# puppy clip hips?



## flufflvr

I have a question for you guys who show poodles. And remember, this question is coming from someone rather clueless. . . I'm wondering why sometimes in the puppy clip they trim the hips so angular... kind of like the first 3 poodle pictures I attached. The poodles are gorgeous. . I'm just wondering if there's a reason for this or is it just a matter of personal preference? Of course this is my own unqualified personal opinion of course, but I really like the rounded look better, like the last 3. It just seems more lifelike rather than mechanical, I guess. I thought maybe if I understood the reasoning behind the clip I'd appreciate it a little better. 

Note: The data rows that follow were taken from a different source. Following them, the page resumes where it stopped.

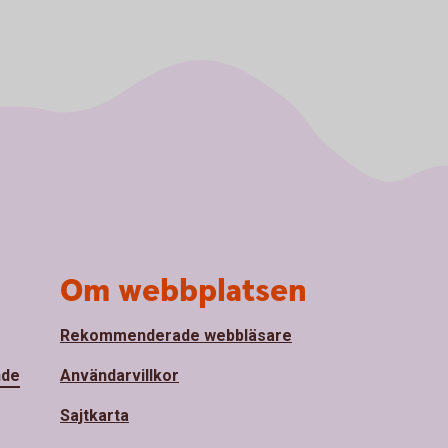
Om webbplatsen
Rekommenderade webbläsare
nde
Användarvillkor
Sajtkarta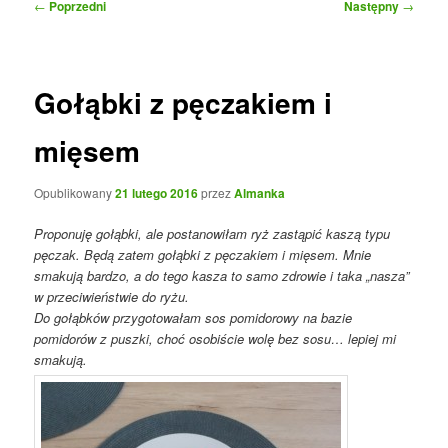
Nawigacja
←
Poprzedni
Następny
→
wpisu
Gołąbki z pęczakiem i
mięsem
Opublikowany
21 lutego 2016
przez
Almanka
Proponuję gołąbki, ale postanowiłam ryż zastąpić kaszą typu
pęczak. Będą zatem gołąbki z pęczakiem i mięsem. Mnie
smakują bardzo, a do tego kasza to samo zdrowie i taka „nasza”
w przeciwieństwie do ryżu.
Do gołąbków przygotowałam sos pomidorowy na bazie
pomidorów z puszki, choć osobiście wolę bez sosu… lepiej mi
smakują.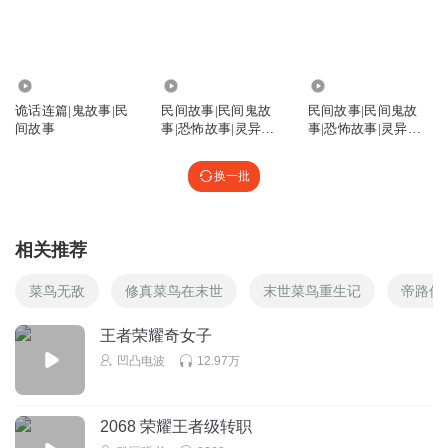
回复
2023-06-20
1
吃蓝色娃娃鱼的芝麻
乌鸦妖还会用手机？！
10.98万
1.43万
2.21万
诡话连篇|鬼故事|民
民间故事|民间鬼故
民间故事|民间鬼故
回复
2024-08-03
1
间故事
事|恐怖故事|灵异故
事|恐怖故事|灵异故
事|灵异诡谈
事|灵异诡谈
轻浅如风丶
换一批
矮子兴玩王者荣耀能赢吗？
回复
2023-06-09
1
相关推荐
戒半年了
阴间的网哪来的
菜鸟无敌
修真菜鸟在末世
末世菜鸟重生记
帝路传
回复
2025-11-13
0
王者荣耀奇女子
凹凸电波
12.97万
谁家的小月宝又丢了
插个嘴
回复
2023-06-09
0
2068 荣耀王者级转职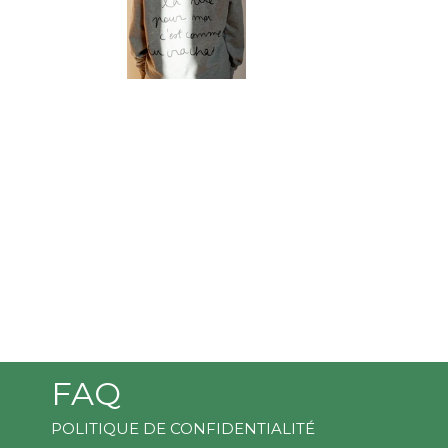
FAQ
POLITIQUE DE CONFIDENTIALITÉ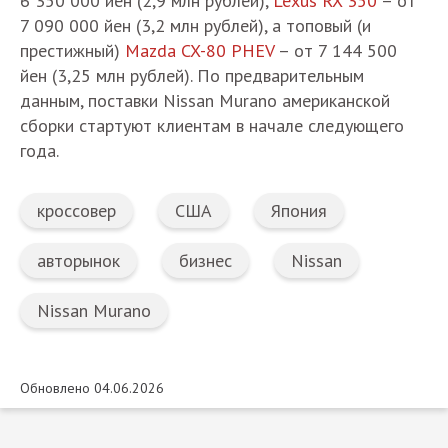
6 350 000 йен (2,9 млн рублей),
Lexus RX 350
– от
7 090 000 йен (3,2 млн рублей), а топовый (и
престижный)
Mazda CX-80 PHEV
– от 7 144 500
йен (3,25 млн рублей). По предварительным
данным, поставки Nissan Murano американской
сборки стартуют клиентам в начале следующего
года.
кроссовер
США
Япония
авторынок
бизнес
Nissan
Nissan Murano
Обновлено 04.06.2026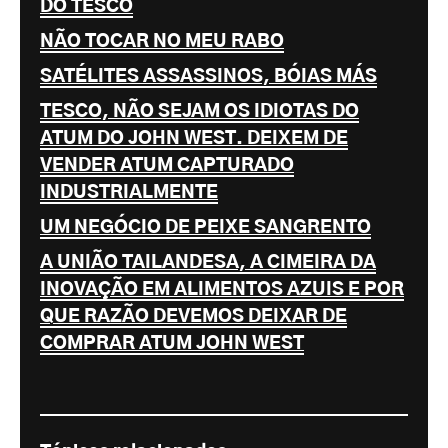
DO TESCO
NÃO TOCAR NO MEU RABO
SATÉLITES ASSASSINOS, BÓIAS MÁS
TESCO, NÃO SEJAM OS IDIOTAS DO
ATUM DO JOHN WEST. DEIXEM DE
VENDER ATUM CAPTURADO
INDUSTRIALMENTE
UM NEGÓCIO DE PEIXE SANGRENTO
A UNIÃO TAILANDESA, A CIMEIRA DA
INOVAÇÃO EM ALIMENTOS AZUIS E POR
QUE RAZÃO DEVEMOS DEIXAR DE
COMPRAR ATUM JOHN WEST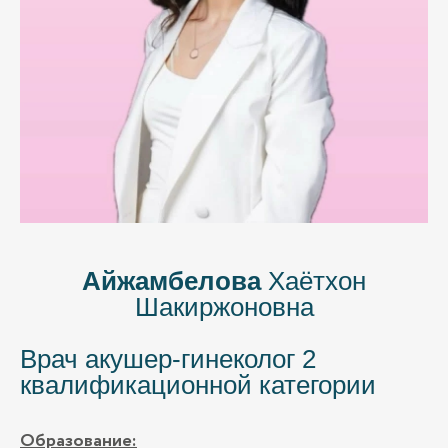
Айжамбелова
Хаётхон
Шакиржоновна
Врач акушер-гинеколог 2
квалификационной категории
Образование: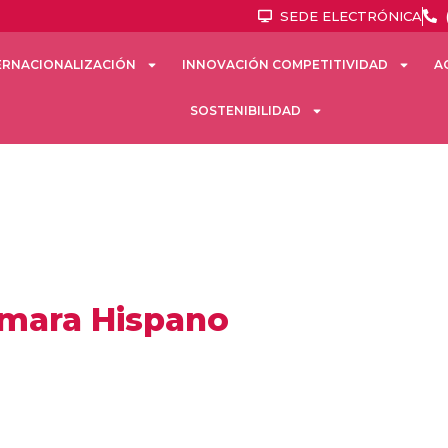
SEDE ELECTRÓNICA
ERNACIONALIZACIÓN
INNOVACIÓN COMPETITIVIDAD
A
SOSTENIBILIDAD
ámara Hispano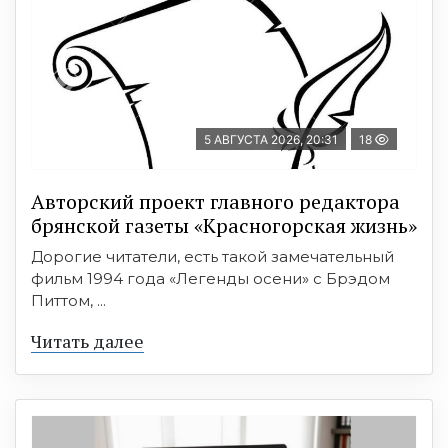
5 АВГУСТА 2026, 20:31
18
Авторский проект главного редактора
брянской газеты «Красногорская жизнь»
Дорогие читатели, есть такой замечательный
фильм 1994 года «Легенды осени» с Брэдом
Питтом, ...
Читать далее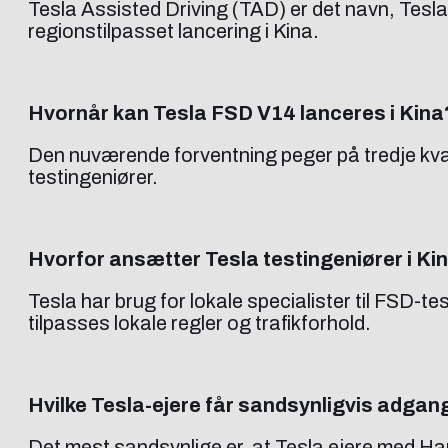
Tesla Assisted Driving (TAD) er det navn, Tesla 
regionstilpasset lancering i Kina.
Hvornår kan Tesla FSD V14 lanceres i Kina
Den nuværende forventning peger på tredje kvar
testingeniører.
Hvorfor ansætter Tesla testingeniører i Ki
Tesla har brug for lokale specialister til FSD-t
tilpasses lokale regler og trafikforhold.
Hvilke Tesla-ejere får sandsynligvis adgan
Det mest sandsynlige er, at Tesla ejere med Ha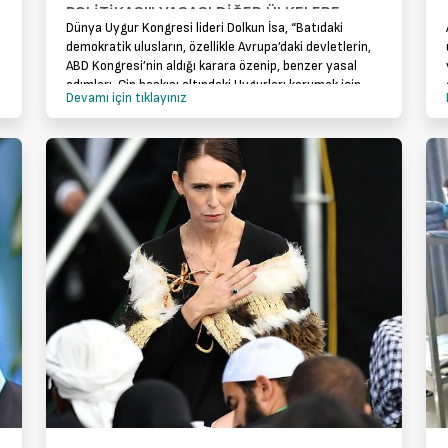
POLİTİKASI" YASASI DİĞER ÜLKELERE
Dünya Uygur Kongresi lideri Dolkun İsa, “Batıdaki
ÖRNEK OLMALI
demokratik ulusların, özellikle Avrupa’daki devletlerin,
ABD Kongresi’nin aldığı karara özenip, benzer yasal
adımları, Çin baskısı altındaki Uygurları korumak için
Devamı için tıklayınız
atmasını umuyorum. Bu oylama, Çin hü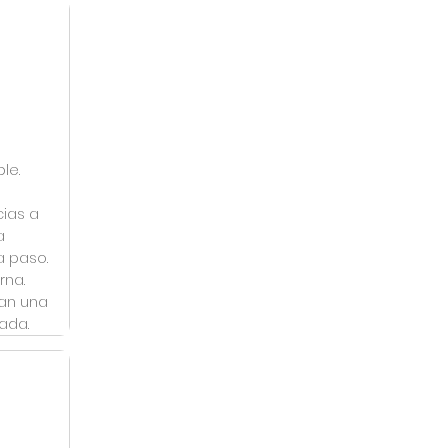
le.
ias a
a
a paso.
rna.
can una
ada.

I know...it could be much more angular. . .maybe like the last one? jk


----------



## amerique2

I'm really interested to hear what those who know have to say. I've often wondered the same thing.


----------



## partial2poodles

It shows the correct angulation in the back area. The angles have to add up to 90 degrees. Unless you breed, groom and show, it means nothing. Its just a look! Its all done with fur, removing more, leaving some on. The groom is done to accentuate a nice dog and to camoflage an incorrect dog.


----------



## frostfirestandards

I kinda like them pointy! but thats me....I can't do a puppy clip to save my life!


----------



## skinnydoggz

I just came across this post in a search and wondered about the same thing. Can't the dog's angles be shown without the pointiness? I would think you could soften the edges and still accentuate good points/camouflage weaknesses. Flufflvr, you worded that so nicely (I thought maybe if I understood the reasoning behind the clip I'd appreciate it a little better."). I think the softer trims you posted are gorgeous. I wonder how many pointy dogs win compared to the softer edged dogs. If the pointy look didn't get wins, they wouldn't groom them this way.


----------